Around the World in Eighty Days was a great film that has inspired many offshoots in terms of the eighty days aspect.

Jonathan Drori’s take on the idea has resulted in Around the World in 80 Trees

Trees are one of humanity’s most constant and most varied companions. From India’s sacred banyan tree to the fragrant cedar of Lebanon, they offer us sanctuary and inspiration – not to mention the raw materials for everything from aspirin to maple syrup.

In Around the World in 80 Trees, Drori uses plant science to illuminate how trees play a role in every part of human life, from the romantic to the regrettable.
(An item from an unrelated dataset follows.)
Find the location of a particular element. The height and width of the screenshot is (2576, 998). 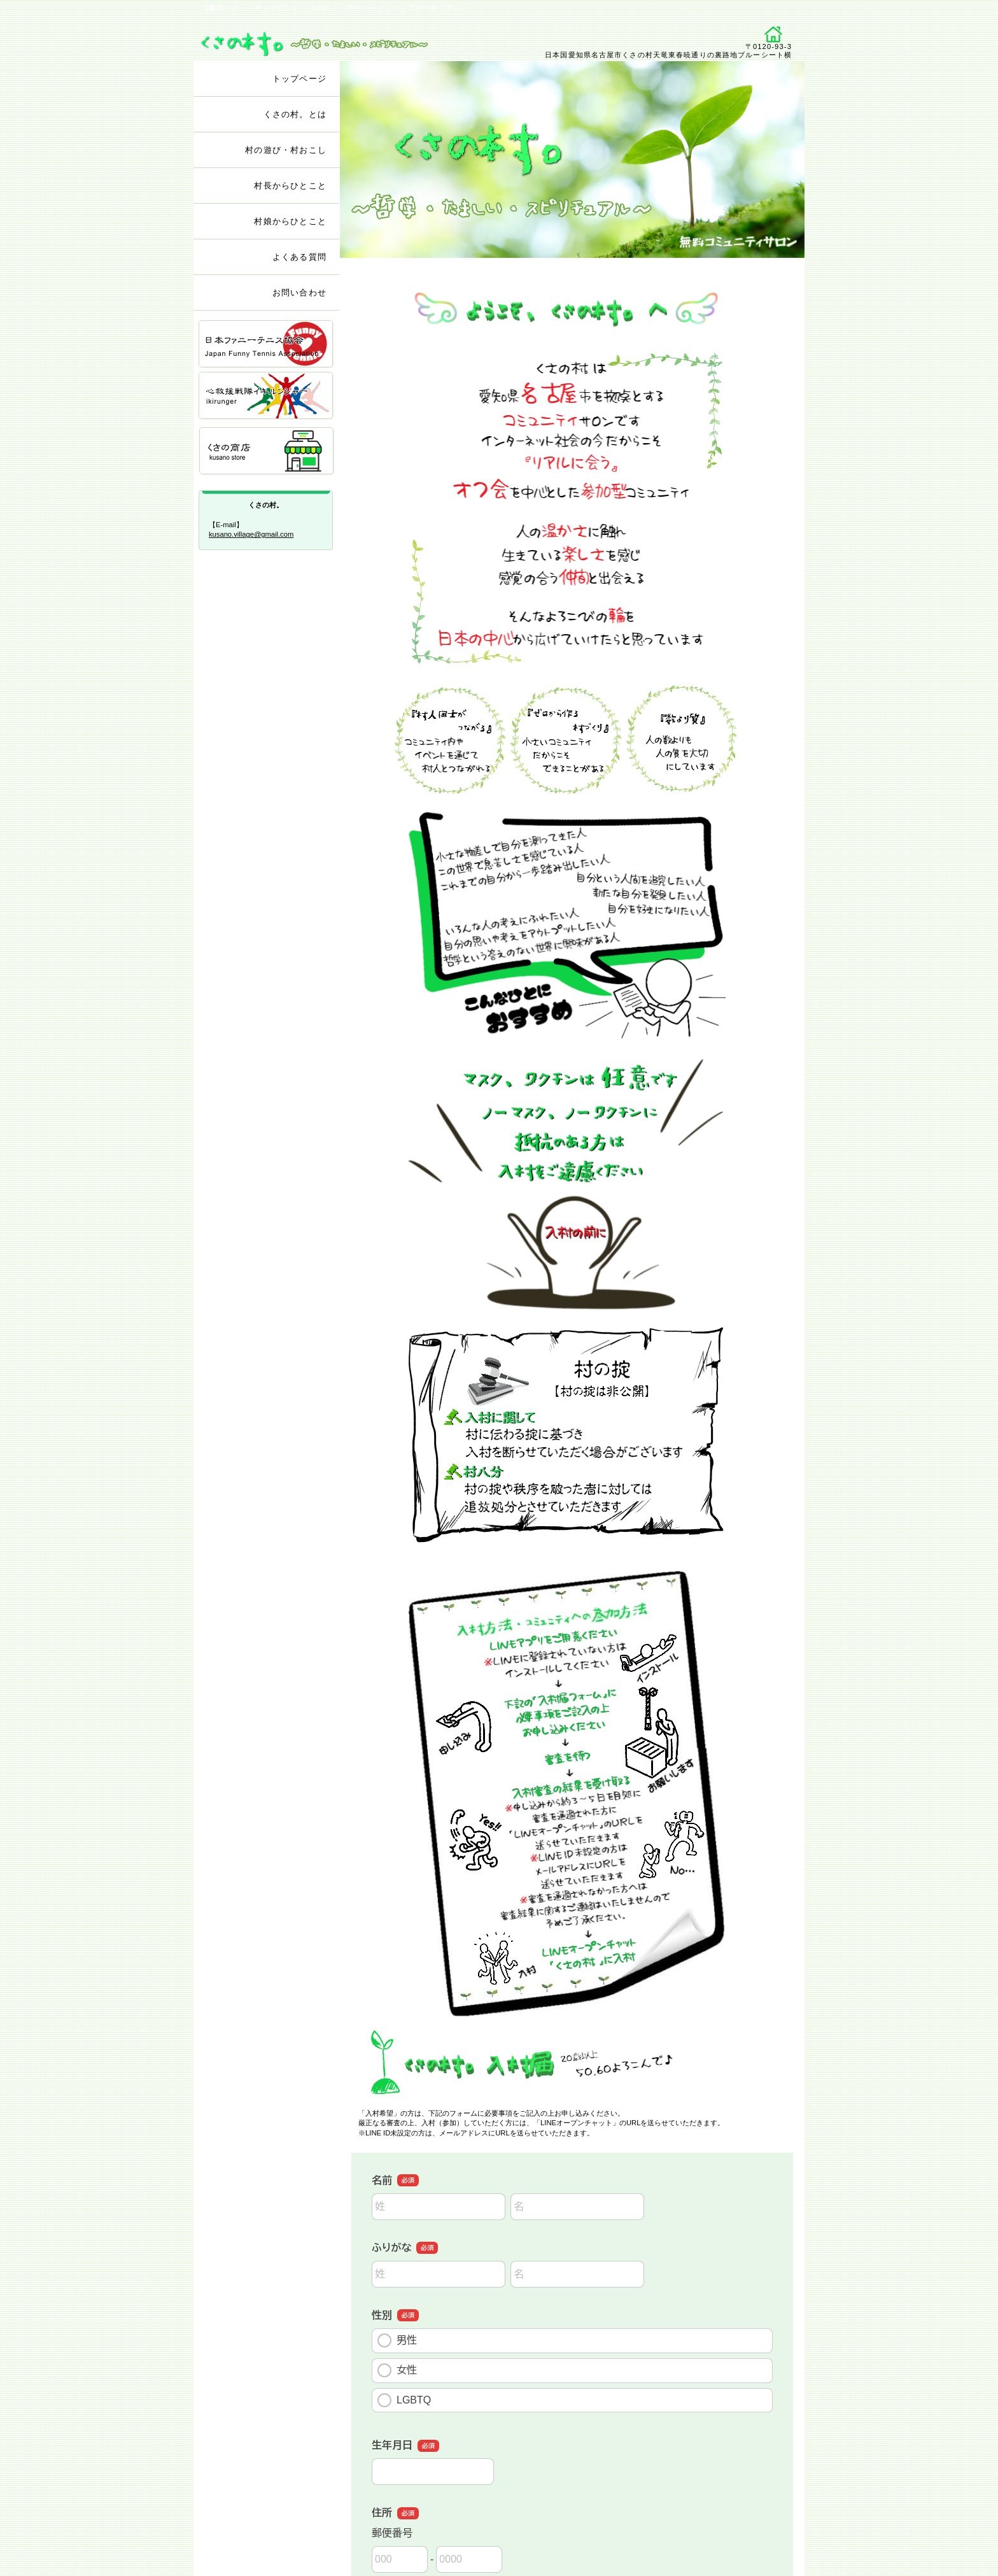

kusano.village@gmail.com is located at coordinates (251, 534).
Stops on the trip include the lime trees of Berlin’s Unter den Linden boulevard, which intoxicate amorous Germans and hungry bees alike, the swankiest streets in nineteenth-century London, which were paved with Australian eucalyptus wood, and the redwood forests of California, where the secret to the trees’ soaring heights can be found in the properties of the tiniest drops of water.

In addition to the eucalypt – Jarrah (book illustration at right) – the other Australian trees featured in the book are the Wollomi Pine and the Blue Quandong.  This is a great way to get an appreciation of how trees contribute to the very substance of our being.  

As an extension of this idea, it would be wonderful to produce a walking guide to Munibung Hill based on 20 or 30 trees located across the landscape, from the valleys to the ridges, and across the four hands of the compass – working title Around Munibung Hill in 30 Trees.